THE PROBLEM:
From the listing below, copy each line that contains the word "ročník".

- - - -

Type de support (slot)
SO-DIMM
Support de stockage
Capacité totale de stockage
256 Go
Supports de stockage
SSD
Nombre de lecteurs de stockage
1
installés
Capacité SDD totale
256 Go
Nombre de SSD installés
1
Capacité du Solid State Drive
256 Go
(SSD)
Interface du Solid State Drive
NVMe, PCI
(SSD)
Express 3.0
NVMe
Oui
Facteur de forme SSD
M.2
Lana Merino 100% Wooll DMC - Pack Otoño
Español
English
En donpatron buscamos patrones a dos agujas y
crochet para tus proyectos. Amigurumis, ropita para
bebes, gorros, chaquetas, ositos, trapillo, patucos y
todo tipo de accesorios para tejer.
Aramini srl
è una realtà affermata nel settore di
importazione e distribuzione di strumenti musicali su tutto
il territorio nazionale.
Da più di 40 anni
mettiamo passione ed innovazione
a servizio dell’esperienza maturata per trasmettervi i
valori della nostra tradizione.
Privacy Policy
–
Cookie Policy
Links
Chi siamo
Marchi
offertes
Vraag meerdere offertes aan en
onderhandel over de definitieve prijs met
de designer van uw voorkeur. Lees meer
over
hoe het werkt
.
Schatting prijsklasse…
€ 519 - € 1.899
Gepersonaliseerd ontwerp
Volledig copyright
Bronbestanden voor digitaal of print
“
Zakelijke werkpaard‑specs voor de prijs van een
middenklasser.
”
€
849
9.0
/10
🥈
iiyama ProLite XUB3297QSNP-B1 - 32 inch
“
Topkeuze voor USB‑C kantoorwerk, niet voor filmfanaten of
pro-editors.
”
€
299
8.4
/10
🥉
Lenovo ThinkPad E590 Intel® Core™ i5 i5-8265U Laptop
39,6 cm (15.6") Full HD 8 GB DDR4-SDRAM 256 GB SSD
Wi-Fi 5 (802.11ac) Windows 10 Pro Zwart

- - - -

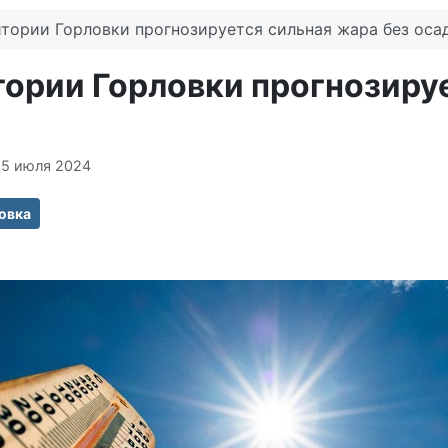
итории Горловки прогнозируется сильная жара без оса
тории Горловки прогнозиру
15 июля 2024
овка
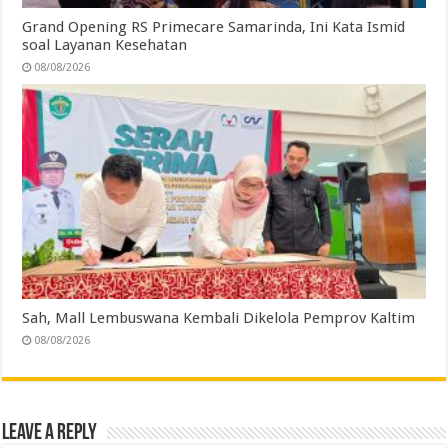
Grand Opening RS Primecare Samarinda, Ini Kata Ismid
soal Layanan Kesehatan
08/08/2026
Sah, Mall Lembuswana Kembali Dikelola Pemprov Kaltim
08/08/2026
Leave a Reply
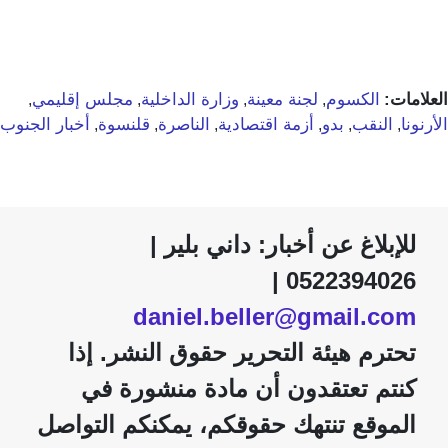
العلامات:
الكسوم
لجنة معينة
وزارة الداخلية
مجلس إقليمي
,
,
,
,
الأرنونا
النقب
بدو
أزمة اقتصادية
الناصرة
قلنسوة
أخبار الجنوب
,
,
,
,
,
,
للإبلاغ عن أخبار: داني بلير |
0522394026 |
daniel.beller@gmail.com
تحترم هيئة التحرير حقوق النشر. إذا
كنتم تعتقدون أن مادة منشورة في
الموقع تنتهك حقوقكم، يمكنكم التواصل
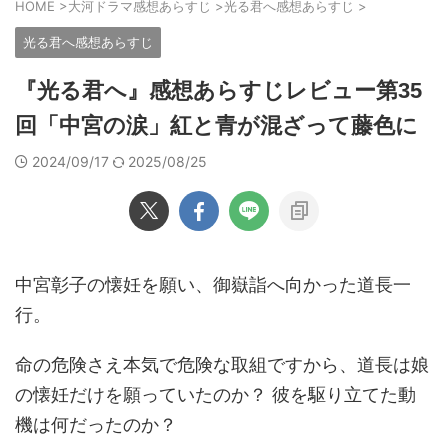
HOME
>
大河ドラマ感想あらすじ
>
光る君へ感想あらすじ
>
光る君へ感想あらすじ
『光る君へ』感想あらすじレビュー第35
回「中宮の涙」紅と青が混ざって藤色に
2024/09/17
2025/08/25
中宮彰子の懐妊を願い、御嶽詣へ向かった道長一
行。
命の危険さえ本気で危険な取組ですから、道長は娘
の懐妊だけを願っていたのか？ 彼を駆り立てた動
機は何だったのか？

- - - -

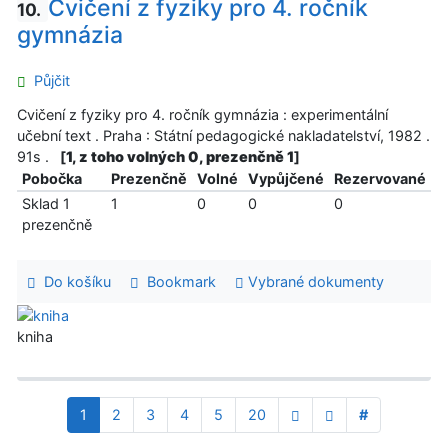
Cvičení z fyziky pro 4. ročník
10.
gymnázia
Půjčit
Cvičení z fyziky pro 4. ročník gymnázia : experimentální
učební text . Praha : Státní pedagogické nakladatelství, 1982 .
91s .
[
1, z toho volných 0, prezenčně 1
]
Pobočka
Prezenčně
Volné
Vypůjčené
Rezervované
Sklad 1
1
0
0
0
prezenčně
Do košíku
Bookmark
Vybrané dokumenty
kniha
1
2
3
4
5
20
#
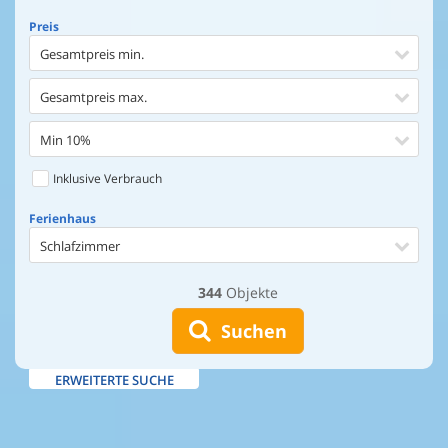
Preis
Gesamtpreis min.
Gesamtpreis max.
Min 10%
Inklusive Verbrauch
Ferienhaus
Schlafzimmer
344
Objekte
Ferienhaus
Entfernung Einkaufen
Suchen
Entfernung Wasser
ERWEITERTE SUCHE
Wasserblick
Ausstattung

- - - -

ANSWER FOR THE TASK:
Cvičení z fyziky pro 4. ročník
Cvičení z fyziky pro 4. ročník gymnázia : experimentální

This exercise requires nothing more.